Côté patronat, les deux organisations patronales, l’Union tunisienne de l’industrie, du commerce et de l’artisanat (UTICA) et la Confédération des entreprises citoyennes de Tunisie (CONECT), ont apporté leur soutien à la politique de lutte contre la corruption engagée par le gouvernement.
Entrepreneur vs homme d’affaires
Mention spéciale pour la réaction à ces arrestations d’une des illustres figures du patronat tunisien, en l’occurrence Farid Abbès, PDG d’un grand groupe opérant dans la fabrication de camions, d’autobus et d’autocars, l’armement maritime, l’exploration et la distribution de produits pétroliers et tout récemment dans l’hôtellerie.
Dans sa réaction aux arrestations de contrebandiers, cet entrepreneur, comme il préfère être qualifié, a déclaré que “ce qui fait la différence entre l’entrepreneur dans l’industrie et ce qu’on appelle un homme d’affaires, c’est que cette dernière appellation renvoie à des connotations réductrices telles que l’affairisme et autres choses négatives”.

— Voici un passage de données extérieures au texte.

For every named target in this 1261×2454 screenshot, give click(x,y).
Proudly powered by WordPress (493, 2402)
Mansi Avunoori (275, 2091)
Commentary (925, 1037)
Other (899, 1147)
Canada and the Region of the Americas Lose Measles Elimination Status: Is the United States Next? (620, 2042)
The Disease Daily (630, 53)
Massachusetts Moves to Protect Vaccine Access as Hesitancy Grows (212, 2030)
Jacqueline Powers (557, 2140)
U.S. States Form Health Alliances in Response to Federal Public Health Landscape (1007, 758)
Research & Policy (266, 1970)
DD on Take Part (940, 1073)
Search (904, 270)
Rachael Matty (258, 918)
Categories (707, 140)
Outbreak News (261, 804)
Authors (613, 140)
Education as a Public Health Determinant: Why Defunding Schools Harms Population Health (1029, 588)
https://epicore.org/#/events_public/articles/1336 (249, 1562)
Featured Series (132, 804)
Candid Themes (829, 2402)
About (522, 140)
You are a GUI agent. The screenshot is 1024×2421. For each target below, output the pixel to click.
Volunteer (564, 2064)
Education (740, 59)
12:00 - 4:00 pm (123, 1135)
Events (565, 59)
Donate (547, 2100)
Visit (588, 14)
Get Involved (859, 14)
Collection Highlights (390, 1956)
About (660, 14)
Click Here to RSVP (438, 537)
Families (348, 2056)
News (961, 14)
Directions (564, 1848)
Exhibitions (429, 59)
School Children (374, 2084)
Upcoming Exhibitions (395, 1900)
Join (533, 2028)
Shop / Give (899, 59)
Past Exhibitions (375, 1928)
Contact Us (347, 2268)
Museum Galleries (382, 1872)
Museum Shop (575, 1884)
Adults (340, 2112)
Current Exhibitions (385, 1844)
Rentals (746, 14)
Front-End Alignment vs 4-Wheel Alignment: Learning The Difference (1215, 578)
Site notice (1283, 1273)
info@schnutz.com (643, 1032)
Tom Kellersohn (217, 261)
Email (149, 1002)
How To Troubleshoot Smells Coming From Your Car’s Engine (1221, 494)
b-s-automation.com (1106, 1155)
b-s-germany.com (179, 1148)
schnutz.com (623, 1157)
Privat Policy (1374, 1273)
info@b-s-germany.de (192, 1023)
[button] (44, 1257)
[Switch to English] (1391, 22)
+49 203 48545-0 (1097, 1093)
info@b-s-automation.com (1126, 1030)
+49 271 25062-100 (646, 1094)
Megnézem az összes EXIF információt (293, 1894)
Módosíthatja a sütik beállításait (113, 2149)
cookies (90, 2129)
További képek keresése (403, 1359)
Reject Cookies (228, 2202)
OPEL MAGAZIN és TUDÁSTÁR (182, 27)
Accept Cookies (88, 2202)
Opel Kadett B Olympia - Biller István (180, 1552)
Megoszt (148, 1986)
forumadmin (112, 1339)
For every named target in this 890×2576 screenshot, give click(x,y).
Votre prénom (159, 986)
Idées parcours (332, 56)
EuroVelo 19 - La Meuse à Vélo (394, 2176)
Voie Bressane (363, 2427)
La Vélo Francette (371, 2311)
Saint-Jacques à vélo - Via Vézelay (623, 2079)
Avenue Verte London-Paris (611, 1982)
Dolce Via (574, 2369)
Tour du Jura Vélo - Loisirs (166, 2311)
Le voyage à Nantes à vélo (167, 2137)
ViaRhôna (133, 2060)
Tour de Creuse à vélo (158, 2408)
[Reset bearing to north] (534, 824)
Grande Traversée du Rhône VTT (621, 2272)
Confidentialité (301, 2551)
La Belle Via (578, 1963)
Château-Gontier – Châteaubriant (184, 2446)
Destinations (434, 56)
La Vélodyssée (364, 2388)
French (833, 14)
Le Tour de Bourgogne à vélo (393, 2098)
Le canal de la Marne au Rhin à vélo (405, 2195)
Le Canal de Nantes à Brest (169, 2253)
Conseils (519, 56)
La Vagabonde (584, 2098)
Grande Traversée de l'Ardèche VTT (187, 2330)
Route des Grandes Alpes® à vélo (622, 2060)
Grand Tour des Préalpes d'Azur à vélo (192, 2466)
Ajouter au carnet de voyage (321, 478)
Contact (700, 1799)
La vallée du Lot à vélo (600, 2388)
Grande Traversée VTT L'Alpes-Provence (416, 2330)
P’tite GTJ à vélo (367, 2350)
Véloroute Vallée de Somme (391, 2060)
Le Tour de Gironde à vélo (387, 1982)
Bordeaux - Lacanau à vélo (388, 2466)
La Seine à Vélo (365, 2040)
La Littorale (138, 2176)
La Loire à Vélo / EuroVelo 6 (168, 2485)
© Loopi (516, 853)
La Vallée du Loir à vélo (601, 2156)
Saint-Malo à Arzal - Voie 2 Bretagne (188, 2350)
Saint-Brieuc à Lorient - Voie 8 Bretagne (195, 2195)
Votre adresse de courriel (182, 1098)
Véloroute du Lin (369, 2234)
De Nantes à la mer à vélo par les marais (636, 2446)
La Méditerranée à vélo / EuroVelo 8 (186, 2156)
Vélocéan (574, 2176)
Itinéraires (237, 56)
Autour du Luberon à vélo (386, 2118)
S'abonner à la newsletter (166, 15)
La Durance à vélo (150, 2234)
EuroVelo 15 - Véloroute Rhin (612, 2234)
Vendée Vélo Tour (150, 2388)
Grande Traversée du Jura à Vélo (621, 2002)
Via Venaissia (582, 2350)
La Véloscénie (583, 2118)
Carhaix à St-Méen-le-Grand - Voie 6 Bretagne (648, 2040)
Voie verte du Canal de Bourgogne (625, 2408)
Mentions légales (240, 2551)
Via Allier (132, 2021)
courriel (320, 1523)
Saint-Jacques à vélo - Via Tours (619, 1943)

Pour lui “on ne doit pas faire l’amalgame entre les entrepreneurs – investisseurs – bâtisseurs – créateurs de valeurs, qu’ils soient agriculteurs, commerçants, industriels, managers, et des hommes d’affaires spéculateurs qui vivent d’intermédiation et de trafic d’influence. Il est temps de changer cette perception parce que, autrement, on porte préjudice à l’image sociale de l’entrepreneur. La société doit encourager les gens, particulièrement les jeunes, à devenir des entrepreneurs créateurs de valeurs et non à devenir des hommes d’affaires spéculateurs”.
Le message est des plus clairs. Nous assistons à l’émergence d’une prise de conscience, des politiques et des associations patronales et des entrepreneurs bâtisseurs de l’urgence pour certains chefs d’entreprise de migrer “du statut de chasseurs des avantages pécuniaires et fiscaux“ générés par certains mécanismes tels que l’offshore et les sociétés de commerce international vers “le statut d’entreprises créatrices d’emplois stables et de valeurs“. Car selon les propos de Férid Abbes, “une entreprise qui ne crée pas de la valeur n’a aucune justification d’exister”.